We want a multilingual text classifier that predicts the sentiment polarity of a given text. Build two models that satisfy this task and choose the best one. Please explain in detail each choice you made when building your models and how you choose the best one.
Possible sentiments:
positive
negative
neutral
data/train.csv
: a training dataset containing 25k multilingual texts annotated with their corresponding sentimentdata/test.csv
: a test dataset containing 2500 multilingual texts
- Code should be written in Python 3
- Code should be easily runnable, provide a pip requirements.txt file or a conda environment.yml file describing code dependencies
- Code should be documented to explain your methodology, choices, and how to run and get results
- Code should output a file
predictions.csv
, containing the predictions of your best classifier on the test dataset
- Fork the project via
github
- Clone your forked repository project https://github.com/YOUR_USERNAME/sentiment-analysis-test
- Commit and push your different modifications
- Send us a link to your fork once you're done!

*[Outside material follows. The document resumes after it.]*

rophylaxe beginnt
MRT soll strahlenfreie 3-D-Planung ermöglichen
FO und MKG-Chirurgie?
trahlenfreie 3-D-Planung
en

All work is self contained in the jupyter notebook test.ipynb. First part is installations in the google colab environment. Second part is preparring data and traning, running models on validation data. Third part is loading best saved model and generating predictions. To generate models it is sufficient to run notebook in the order of their appearance. If using local machine the installation part can be skipped. The final predictions generated are in the directory ./data/predictions.csv.